How do you know which type of lockset is right for you?
It’s a question most people don’t start thinking about, until they are in the lock hardware isle or standing in a locksmith shop. Lots of times, people will use a term like “regular” or “standard” to describe the function of the lockset they are trying to purchase. Unfortunately, manufacturers do not label their locks with those terms, leaving the consumer having to make a guess. Well, let’s take the guesswork out of it! Here is some common industry knowledge and terminology to help make you a more informed consumer:
(There are other functions outside these five, but they are far less common and only needed in special circumstances.)

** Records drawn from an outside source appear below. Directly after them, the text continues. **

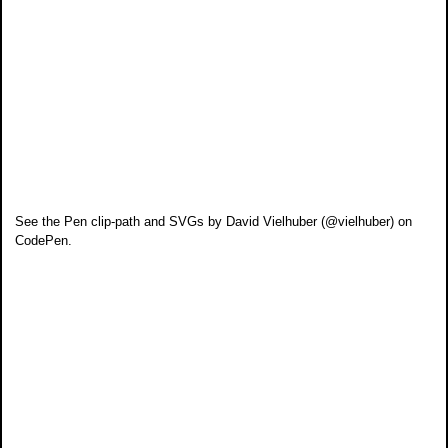
See the Pen
clip-path and SVGs
by David Vielhuber (
@vielhuber
) on
CodePen
.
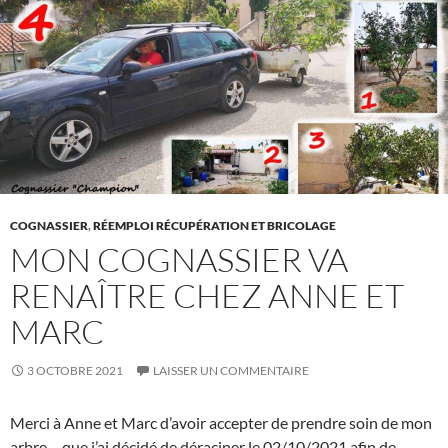
COGNASSIER
,
RÉEMPLOI RÉCUPÉRATION ET BRICOLAGE
MON COGNASSIER VA
RENAÎTRE CHEZ ANNE ET
MARC
3 OCTOBRE 2021
LAISSER UN COMMENTAIRE
Merci à Anne et Marc d’avoir accepter de prendre soin de mon
arbre… que j’ai décidé de déraciner le 02/10/2021 afin de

1. Entry Lockset Function. This is the most common type of lock and chances are, you probably have them on your home or office now. An entry function lockset will have a small button on the inside of the knob/lever, allowing you to manually lock the door, when you choose. Most types will allow you to push the button in or push it in and turn the button, causing the lock to remain locked, even after a key is inserted and used. You will most commonly find them on residential homes, on front and back doors.
2. Storeroom Lockset Function. This particular lock, is always locked and requires a key to be used each time you want to enter. There is no button on the inside and does not come with an option to leave the door open. It’s perfect for commercial uses, on a supply closet, because it will ensure that the door is locked, as long as it’s closed. You don’t want anyone stealing those pens and papers!
3. Classroom Lockset Function. Classroom function is used for exactly what you would think, a classroom! Much like to the storeroom function lockset, this lock does not have a button on the inside. However, it DOES have the ability to be left unlock, but ONLY with a key. A full turn will lock or unlock the knob/lever, allowing only the person with the correct key to leave the door open. It’s a great lock for anyone who doesn’t want to leave a door open, unless they authorize it to be.
4. Privacy Lockset Function. This lockset is used primarily in bathrooms and/or bedrooms, intended for the purpose its name suggests; privacy. They will most often have a small hole on the outside, and a push button on the inside. The small hole on the outside can be opened with any kind of pin or paperclip, simply by pushing it in. They are not designed to be used as a main locking device, but just a means to keep someone from walking in when you are using the bathroom or getting dressed in a bedroom.
5. Passage Lockset Function. This is hardly a “real” lock at all! This knob.lever doesn’t actually lock, it just keeps the door latched to the frame, so they don’t blow around in the wind. You will commonly find them on closets in a home or doors that just don’t need to be locked in general. Some people will also use them on bedrooms, so you can close the door, but not lock it.
And that’s all of them! So, hopefully when you are purchasing your next set of locks, you can use this information and get a count on which doors – need what lockset functions. That way, your home or business can be setup in the exact fashion you want it, saving you time, money and aggravation.